Menurut pengacara muda Surabaya ini, penundaan pemilu itu baru bisa dilakukan apabila situasi benar-benar genting. Kondisinya tidak memungkinkan, misalnya, ada perang atau bencana alam.

“Lha, sekarang ini tidak ada masalah, baik-baik saja. Kan aneh. Kalau negara dalam kondisi perang, mungkin. Itu pun harus dengan dasar yang kuat. Bukan putusan PN yang tidak memiliki yurisdiksi,” terangnya.

Bagaimana dengan gugatan Partai Prima? Menurut Andi, ada Dewan Kehormatan Penyelenggara Pemilu (DKPP). Kalau pun Partai Prima dirugikan, maka, dia bisa diberikan hak untuk mengikuti tahapan pemilu berikutnya. “Tidak perlu ada penundaan segala,” pungkasnya.

Seperti diberitakan, putusan PN Jakpus itu tertuang dalam putusan perdata yang diajukan Partai Prima dengan tergugat Komisi Pemilihan Umum. “Menghukum tergugat (KPU) untuk tidak melaksanakan sisa tahapan Pemilihan Umum 2024 sejak putusan ini diucapkan dan melaksanakan tahapan Pemilihan Umum dari awal selama lebih kurang 2 tahun 4 bulan tujuh hari,” seperti dikutip dari salinan putusan, Kamis, 2 Maret 2023.

Putusan tersebut dibacakan oleh Majelis Hakim pada Kamis, 2 Februari 2023. Adapun Ketua Majelis Hakim yang menyidangkan gugatan tersebut adalah T. Oyong, dengan hakim anggota H. Bakri dan Dominggus Silaban.

Dalam putusannya, majelis hakim menyatakan KPU telah melakukan perbuatan melawan hukum. Ada pun perbuatan melawan hukum yang dimaksud adalah KPU menyatakan Partai Prima tidak memenuhi syarat dalam tahapan verifikasi administrasi partai politik calon peserta pemilu.

Selain penundaan, pengadilan juga menghukum KPU membayar ganti rugi materiil sebanyak Rp 500 juta.
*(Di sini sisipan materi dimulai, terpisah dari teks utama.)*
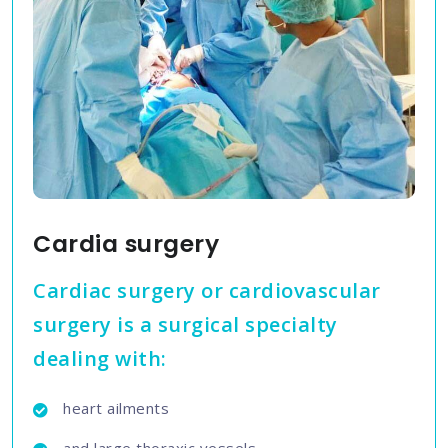
Cardia surgery
Cardiac surgery or cardiovascular
surgery is a surgical specialty
dealing with:
heart ailments
and large thoraxic vessels.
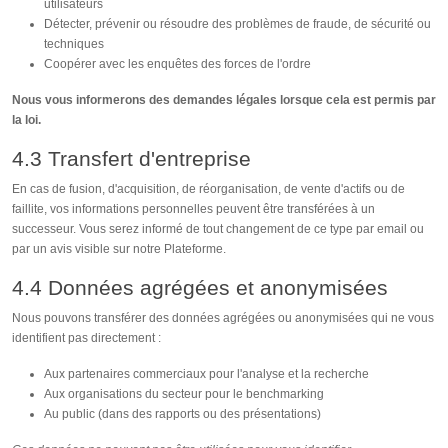
utilisateurs
Détecter, prévenir ou résoudre des problèmes de fraude, de sécurité ou
techniques
Coopérer avec les enquêtes des forces de l'ordre
Nous vous informerons des demandes légales lorsque cela est permis par
la loi.
4.3 Transfert d'entreprise
En cas de fusion, d'acquisition, de réorganisation, de vente d'actifs ou de
faillite, vos informations personnelles peuvent être transférées à un
successeur. Vous serez informé de tout changement de ce type par email ou
par un avis visible sur notre Plateforme.
4.4 Données agrégées et anonymisées
Nous pouvons transférer des données agrégées ou anonymisées qui ne vous
identifient pas directement :
Aux partenaires commerciaux pour l'analyse et la recherche
Aux organisations du secteur pour le benchmarking
Au public (dans des rapports ou des présentations)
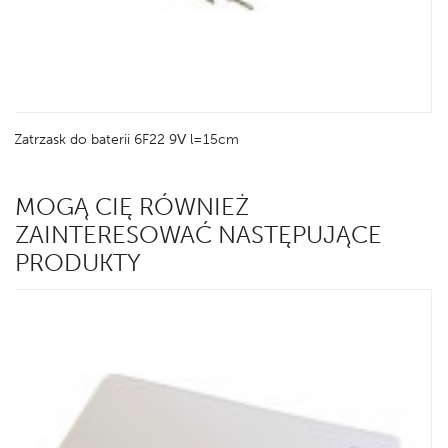
Zatrzask do baterii 6F22 9V l=15cm
MOGĄ CIĘ RÓWNIEŻ
ZAINTERESOWAĆ NASTĘPUJĄCE
PRODUKTY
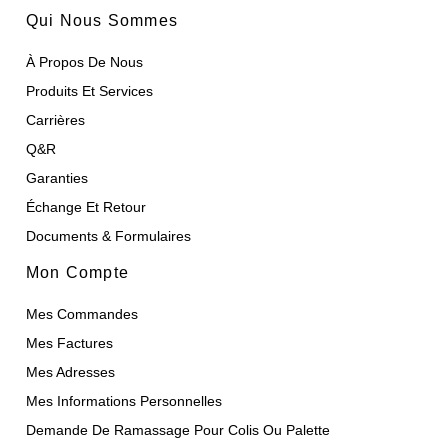
Qui Nous Sommes
À Propos De Nous
Produits Et Services
Carrières
Q&R
Garanties
Échange Et Retour
Documents & Formulaires
Mon Compte
Mes Commandes
Mes Factures
Mes Adresses
Mes Informations Personnelles
Demande De Ramassage Pour Colis Ou Palette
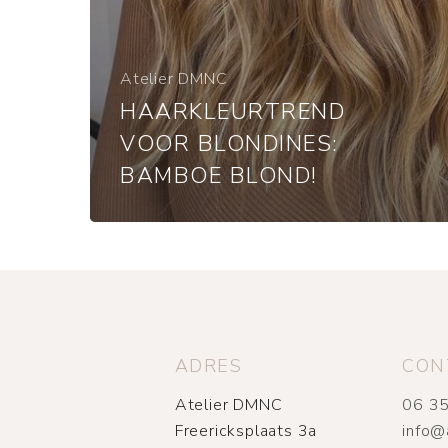
Atelier DMNC
HAARKLEURTREND
VOOR BLONDINES:
BAMBOE BLOND!
ADRES
CON
Atelier DMNC
06 35
Freericksplaats 3a
info@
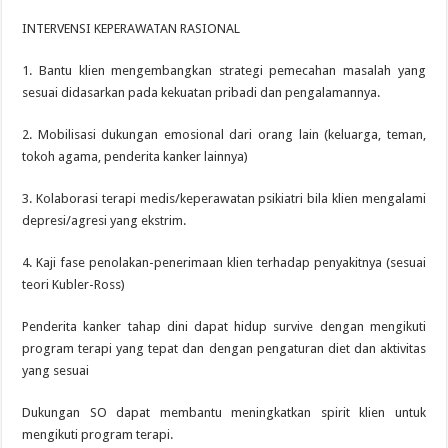
INTERVENSI KEPERAWATAN RASIONAL
1. Bantu klien mengembangkan strategi pemecahan masalah yang
sesuai didasarkan pada kekuatan pribadi dan pengalamannya.
2. Mobilisasi dukungan emosional dari orang lain (keluarga, teman,
tokoh agama, penderita kanker lainnya)
3. Kolaborasi terapi medis/keperawatan psikiatri bila klien mengalami
depresi/agresi yang ekstrim.
4. Kaji fase penolakan-penerimaan klien terhadap penyakitnya (sesuai
teori Kubler-Ross)
Penderita kanker tahap dini dapat hidup survive dengan mengikuti
program terapi yang tepat dan dengan pengaturan diet dan aktivitas
yang sesuai
Dukungan SO dapat membantu meningkatkan spirit klien untuk
mengikuti program terapi.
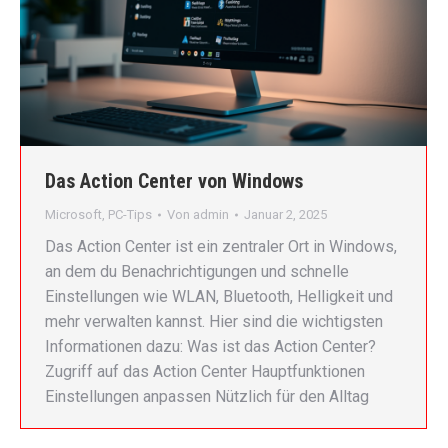
Das Action Center von Windows
Microsoft
,
PC-Tips
Von
admin
Januar 2, 2025
Das Action Center ist ein zentraler Ort in Windows,
an dem du Benachrichtigungen und schnelle
Einstellungen wie WLAN, Bluetooth, Helligkeit und
mehr verwalten kannst. Hier sind die wichtigsten
Informationen dazu: Was ist das Action Center?
Zugriff auf das Action Center Hauptfunktionen
Einstellungen anpassen Nützlich für den Alltag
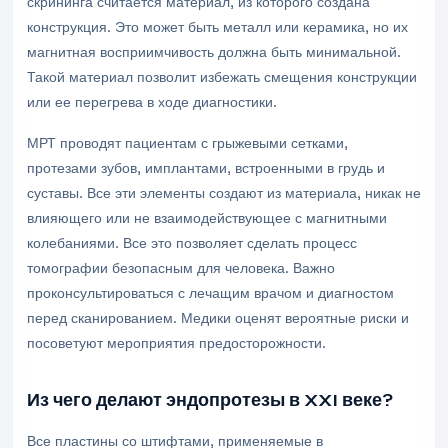
скрининга считается материал, из которого создана
конструкция. Это может быть металл или керамика, но их
магнитная восприимчивость должна быть минимальной.
Такой материал позволит избежать смещения конструкции
или ее перегрева в ходе диагностики.
МРТ проводят пациентам с грыжевыми сетками,
протезами зубов, имплантами, встроенными в грудь и
суставы. Все эти элементы создают из материала, никак не
влияющего или не взаимодействующее с магнитными
колебаниями. Все это позволяет сделать процесс
томографии безопасным для человека. Важно
проконсультироваться с лечащим врачом и диагностом
перед сканированием. Медики оценят вероятные риски и
посоветуют мероприятия предосторожности.
Из чего делают эндопротезы в XXI веке?
Все пластины со штифтами, применяемые в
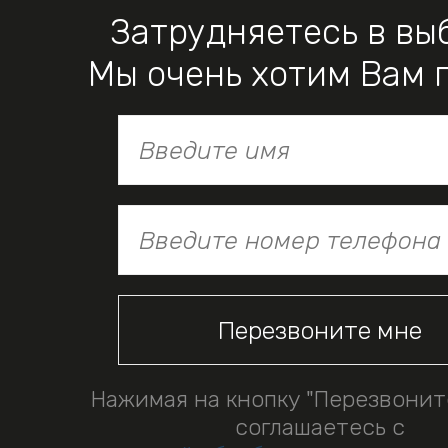
Затрудняетесь в вы
Мы очень хотим Вам 
Нажимая на кнопку "Перезвонит
соглашаетесь с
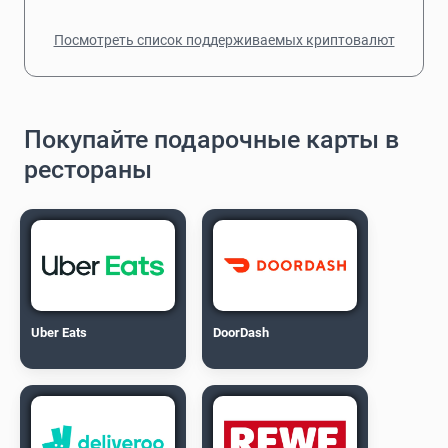
Посмотреть список поддерживаемых криптовалют
Покупайте подарочные карты в
рестораны
Uber Eats
DoorDash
Pengadilan juga menyatakan bahwa penggugat, yakni Partai Prima adalah partai politik yang dirugikan dalam verifikasi administrasi.

Warning Rocky Gerung

Sebelumnya, pengamat politik, Rocky Gerung mengingatkan adanya revolusi oleh masyarakat apabila pemilihan umum (Pemilu) 2024 ditunda. “Ya revolusi lah (kalau Pemilu ditunda),” kata Rocky di sela-sela mengikuti aksi demonstrasi menolak Peraturan Pemerintah Pengganti Undang-Undang (Perppu) Cipta Kerja (Ciptaker) di depan Gedung DPR/MPR RI, Senayan, Jakarta, Selasa (28/2/2023).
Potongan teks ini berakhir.